ST. LOUIS (KMOX) – No one is claiming Penny Hubbard was involved, but new allegations are surfacing about alleged voter fraud in the Aug. 2 state house race in which Hubbard won re-election by 90 votes.
Officially, the civil suit filed by Hubbard’s challenger, Bruce Franks Jr., the suit seeking a special election, has been put on hold.
Circuit Judge Julian Bush decided to stay all further proceedings until the election results are certified by the Missouri Secretary of State.
New details about the method of the alleged voter fraud are coming out from an attorney representing Franks.
Attorney Dave Roland says he hopes to present evidence in court to show that workers wearing Penny Hubbard shirts went door-to-door in Hubbard’s 78th state house district, urging people to register to vote absentee, and asking people to vote for Hubbard.
“That’s illegal,” Roland said. “You can’t register people to vote absentee and tell them who to vote for.”
Roland says more than 300 of the 940 voters who applied for absentee ballots in the race were not qualified to do so.
To vote absentee, generally a voter must be unable to vote at the polls on election day, must be out of town, ill, disabled or perhaps have some religious objection to a polling station, Roland said.
“What we have found out is a stunningly large number of young, able-bodied people were submitting applications and filing absentee ballots,” Roland said.
Roland says voters were apparently approached by workers with several names on a list of information already filled in.

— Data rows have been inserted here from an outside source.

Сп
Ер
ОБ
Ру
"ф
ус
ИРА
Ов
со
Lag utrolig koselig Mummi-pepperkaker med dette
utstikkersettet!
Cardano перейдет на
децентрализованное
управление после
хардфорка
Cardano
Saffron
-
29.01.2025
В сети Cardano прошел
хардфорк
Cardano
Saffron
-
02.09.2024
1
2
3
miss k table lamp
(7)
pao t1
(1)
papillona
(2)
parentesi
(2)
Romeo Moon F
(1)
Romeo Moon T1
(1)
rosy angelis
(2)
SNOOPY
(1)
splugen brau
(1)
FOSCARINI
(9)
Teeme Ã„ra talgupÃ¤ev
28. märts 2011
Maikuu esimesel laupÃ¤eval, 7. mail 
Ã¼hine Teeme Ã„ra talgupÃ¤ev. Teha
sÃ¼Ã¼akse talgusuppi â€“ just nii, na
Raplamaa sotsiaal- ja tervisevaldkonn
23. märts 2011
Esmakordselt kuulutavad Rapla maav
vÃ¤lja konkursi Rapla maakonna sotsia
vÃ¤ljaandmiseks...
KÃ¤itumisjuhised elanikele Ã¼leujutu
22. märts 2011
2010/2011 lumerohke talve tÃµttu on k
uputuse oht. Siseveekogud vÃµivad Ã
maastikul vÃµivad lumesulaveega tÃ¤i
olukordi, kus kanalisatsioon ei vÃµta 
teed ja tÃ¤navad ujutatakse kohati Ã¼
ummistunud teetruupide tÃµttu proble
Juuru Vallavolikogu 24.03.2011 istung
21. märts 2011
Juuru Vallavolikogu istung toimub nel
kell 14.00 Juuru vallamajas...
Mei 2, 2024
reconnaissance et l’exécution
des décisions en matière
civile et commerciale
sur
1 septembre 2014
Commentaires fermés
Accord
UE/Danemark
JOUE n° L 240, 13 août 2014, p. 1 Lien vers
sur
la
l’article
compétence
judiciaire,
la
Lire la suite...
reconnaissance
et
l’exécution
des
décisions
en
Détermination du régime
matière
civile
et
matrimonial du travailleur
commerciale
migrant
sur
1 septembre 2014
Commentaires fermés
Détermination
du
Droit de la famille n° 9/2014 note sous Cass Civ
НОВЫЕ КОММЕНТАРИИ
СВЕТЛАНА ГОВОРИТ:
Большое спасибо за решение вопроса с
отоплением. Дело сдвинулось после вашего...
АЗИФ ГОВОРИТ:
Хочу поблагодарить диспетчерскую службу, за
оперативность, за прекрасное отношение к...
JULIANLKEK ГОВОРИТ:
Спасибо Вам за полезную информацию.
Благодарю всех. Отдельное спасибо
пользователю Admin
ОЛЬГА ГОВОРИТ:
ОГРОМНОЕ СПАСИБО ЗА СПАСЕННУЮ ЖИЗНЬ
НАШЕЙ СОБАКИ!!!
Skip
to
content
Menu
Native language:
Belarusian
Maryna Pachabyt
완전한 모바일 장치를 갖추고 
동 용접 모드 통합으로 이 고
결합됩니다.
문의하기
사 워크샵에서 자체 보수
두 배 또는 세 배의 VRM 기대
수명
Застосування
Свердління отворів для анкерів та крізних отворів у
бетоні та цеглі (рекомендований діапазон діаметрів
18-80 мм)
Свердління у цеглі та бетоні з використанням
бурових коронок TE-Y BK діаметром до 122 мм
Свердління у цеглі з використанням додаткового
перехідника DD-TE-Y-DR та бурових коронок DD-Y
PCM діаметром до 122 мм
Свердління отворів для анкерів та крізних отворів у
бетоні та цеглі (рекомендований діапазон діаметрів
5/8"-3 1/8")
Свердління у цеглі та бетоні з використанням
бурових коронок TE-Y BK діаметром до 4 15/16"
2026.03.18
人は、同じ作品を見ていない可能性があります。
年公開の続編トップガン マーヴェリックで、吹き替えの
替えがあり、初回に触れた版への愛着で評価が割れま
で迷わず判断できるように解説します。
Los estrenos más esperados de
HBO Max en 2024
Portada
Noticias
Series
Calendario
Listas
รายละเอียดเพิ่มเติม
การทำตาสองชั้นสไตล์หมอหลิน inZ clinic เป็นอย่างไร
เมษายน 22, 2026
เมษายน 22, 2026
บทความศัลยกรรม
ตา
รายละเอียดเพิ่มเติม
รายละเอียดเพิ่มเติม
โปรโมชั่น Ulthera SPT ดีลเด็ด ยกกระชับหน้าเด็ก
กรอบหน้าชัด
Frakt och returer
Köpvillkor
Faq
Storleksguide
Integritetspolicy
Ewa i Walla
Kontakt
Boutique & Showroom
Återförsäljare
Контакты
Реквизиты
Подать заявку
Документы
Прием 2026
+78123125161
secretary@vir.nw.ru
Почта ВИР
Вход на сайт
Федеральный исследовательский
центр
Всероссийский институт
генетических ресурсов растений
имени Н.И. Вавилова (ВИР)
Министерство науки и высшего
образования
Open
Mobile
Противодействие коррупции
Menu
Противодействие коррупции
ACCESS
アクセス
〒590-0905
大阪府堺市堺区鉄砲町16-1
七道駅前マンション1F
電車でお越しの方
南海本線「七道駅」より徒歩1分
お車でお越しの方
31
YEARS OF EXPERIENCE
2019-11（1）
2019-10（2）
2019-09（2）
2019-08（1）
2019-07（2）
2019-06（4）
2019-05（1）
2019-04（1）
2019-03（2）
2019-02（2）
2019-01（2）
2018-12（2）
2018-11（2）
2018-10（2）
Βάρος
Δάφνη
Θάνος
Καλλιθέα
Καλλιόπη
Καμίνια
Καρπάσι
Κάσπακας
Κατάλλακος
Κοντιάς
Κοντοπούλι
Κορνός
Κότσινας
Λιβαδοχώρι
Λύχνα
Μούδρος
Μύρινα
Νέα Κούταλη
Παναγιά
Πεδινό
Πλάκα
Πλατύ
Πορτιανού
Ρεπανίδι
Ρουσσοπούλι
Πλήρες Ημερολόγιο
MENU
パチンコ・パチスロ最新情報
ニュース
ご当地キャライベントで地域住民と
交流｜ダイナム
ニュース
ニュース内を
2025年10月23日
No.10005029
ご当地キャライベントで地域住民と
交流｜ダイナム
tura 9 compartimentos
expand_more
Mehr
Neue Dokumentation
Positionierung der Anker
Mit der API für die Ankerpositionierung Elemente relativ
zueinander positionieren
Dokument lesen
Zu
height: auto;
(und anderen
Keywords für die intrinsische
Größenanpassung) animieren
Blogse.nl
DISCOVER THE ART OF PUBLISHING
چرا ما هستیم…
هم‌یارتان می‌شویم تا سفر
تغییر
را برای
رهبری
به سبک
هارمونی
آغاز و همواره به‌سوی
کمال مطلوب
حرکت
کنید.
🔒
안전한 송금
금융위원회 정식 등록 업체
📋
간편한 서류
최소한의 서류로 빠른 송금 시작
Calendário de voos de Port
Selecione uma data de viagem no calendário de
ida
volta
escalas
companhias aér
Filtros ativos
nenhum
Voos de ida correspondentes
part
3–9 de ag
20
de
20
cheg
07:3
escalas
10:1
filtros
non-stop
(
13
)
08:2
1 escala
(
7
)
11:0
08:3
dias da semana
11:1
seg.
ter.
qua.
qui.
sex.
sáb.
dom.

One person allegedly thought he was filling out a job application, only to receive an absentee ballot in the mail a short time later, Roland claims.
“I don’t want ordinary voters taking the fall for what other people did,” Roland said.
Roland stops short of accusing Penny Hubbard of involvement, but says it’s not clear who was behind the alleged effort.
Meanwhile, an attorney for Hubbard says she takes the case very seriously.
“I can tell you she believes she has done nothing wrong, but make sure the folks in her district have the opportunity to vote according to the law,” said attorney Mike Colona.
Once the election is certified, Colona will ask the judge to dismiss the civil suit for lack of evidence.
“The only evidence that the plaintiffs have put forward is the fact that a lot of people voted absentee,” Colona said.
Colona could not comment on the separate criminal investigation underway by the St. Louis Circuit Attorney.
Circuit Attorney Jennifer Joyce told KMOX Friday her review of the allegations found them credible enough to warrant a criminal probe.
Joyce says the St. Louis Election Board showed her complaints from some 30 witnesses claiming voter fraud surrounding the absentee vote in the race.
Joyce declined to give more specifics, but said she is in contact with U.S. Attorney Richard Callahan about whether he wants to conduct a possible joint investigation.